|Short Description:||Comparative Native Title Law &|
|Faculty or Section :||Faculty of Business, Education, Law and Arts|
|School or Department :||School of Law and Justice|
|Student contribution band :||Band 4|
|ASCED code :||090900 - Law|
|Grading basis :||Graded|
|Version produced :||5 March 2021|
Pre-requisite: (LAW5111 and LAW5112) or Students must be enrolled in one of the following Programs: LLBH or LLMC
Students are required to have access to a personal computer, e-mail capabilities and Internet access to UConnect. Current details of computer requirements can be found at http://www.usq.edu.au/current-students/support/computing/hardware.

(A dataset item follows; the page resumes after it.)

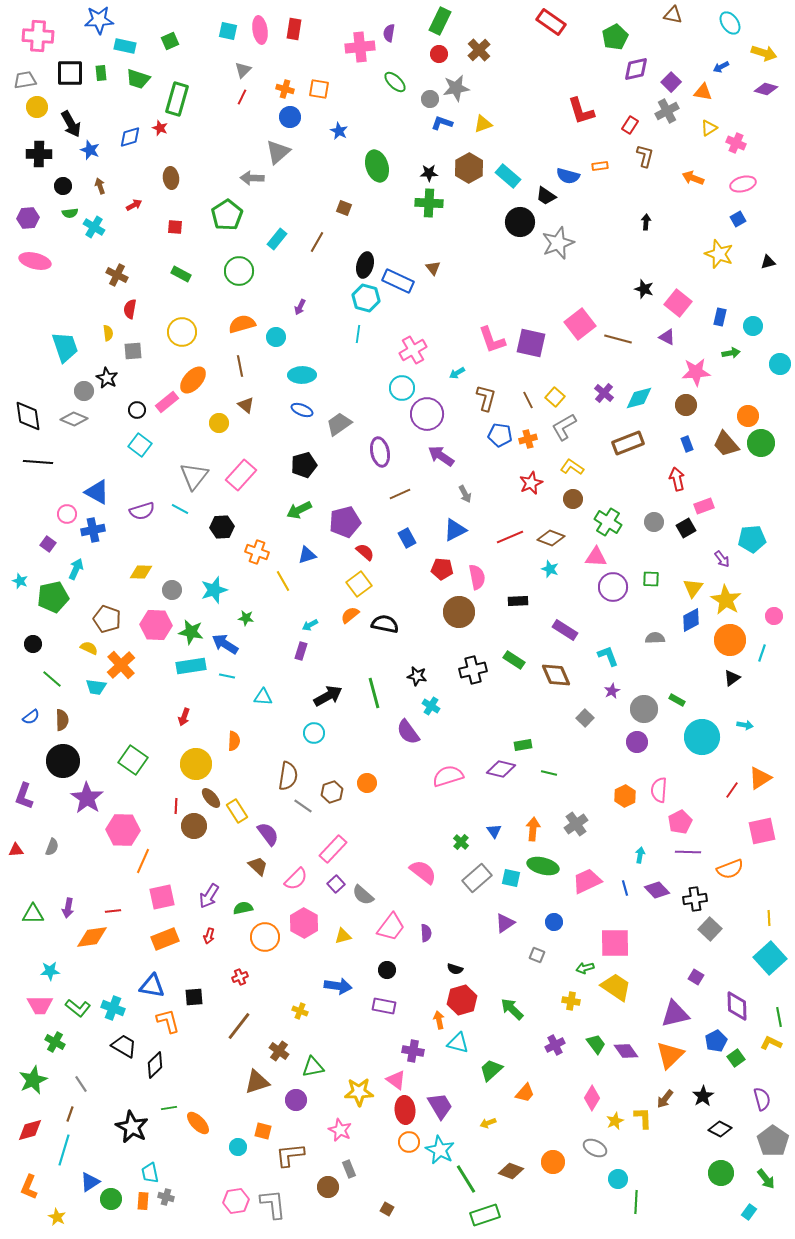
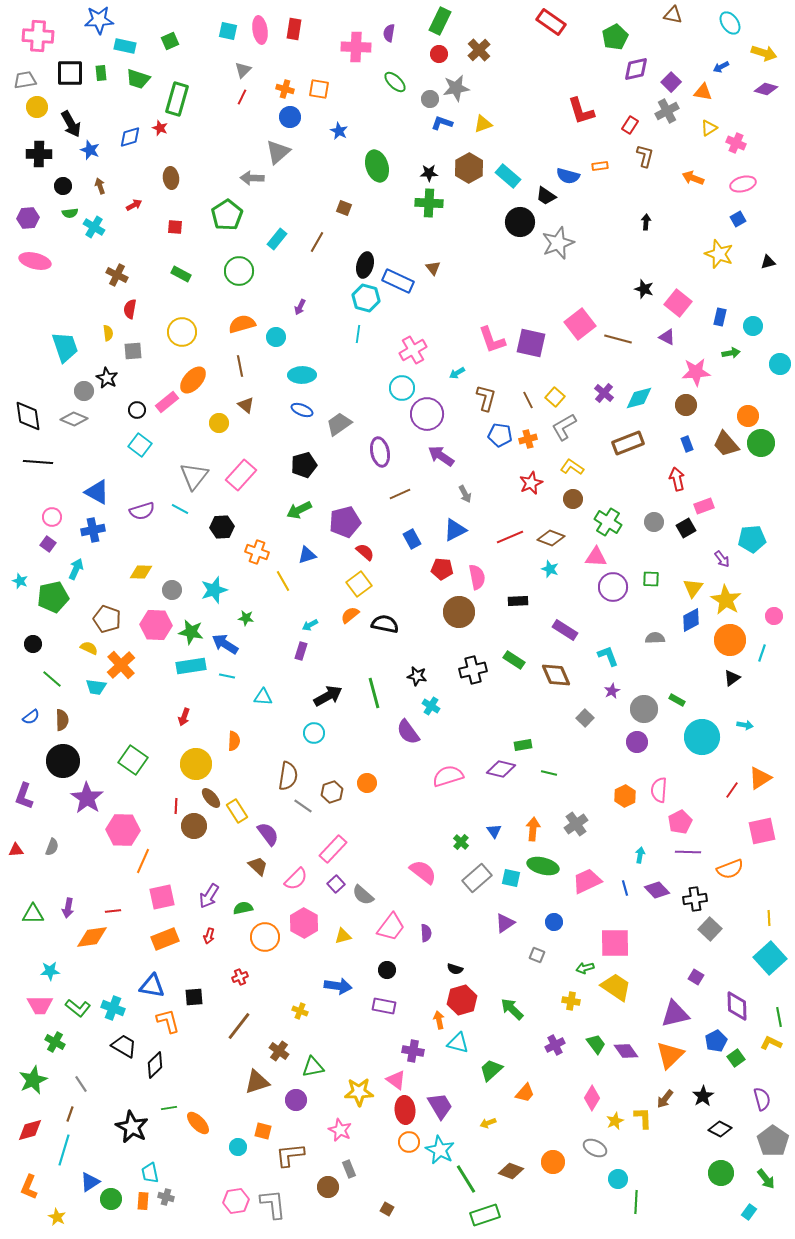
pink cross at (360, 47): moved 4 px left; rotated 8 degrees clockwise
pink circle at (67, 514): moved 15 px left, 3 px down
blue rectangle at (407, 538): moved 5 px right, 1 px down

This course constructs a chronology of the recognition and refinement of the concept of native title in Australia, and intersperses with this an exploration of the relevant legal history in the US, Canada and New Zealand. It examines the Australian legal landscape prior to the watershed Mabo (No2) decision, critically re-examines that decision and its implications, and explores the essence of the parallel but much longer legal histories in other key countries - in the process providing a case study in comparative methodology. The course then returns to Australia, examining the initial federal legislative response in the Native Title Act 1993 (Cth), the succeeding critical Australian cases on extinguishment and ultimately proof and content, the evolution of the federal legislation, and the pattern of agreement making across the country. It concludes with a close exploration of key contemporary controversies and initiatives in the field.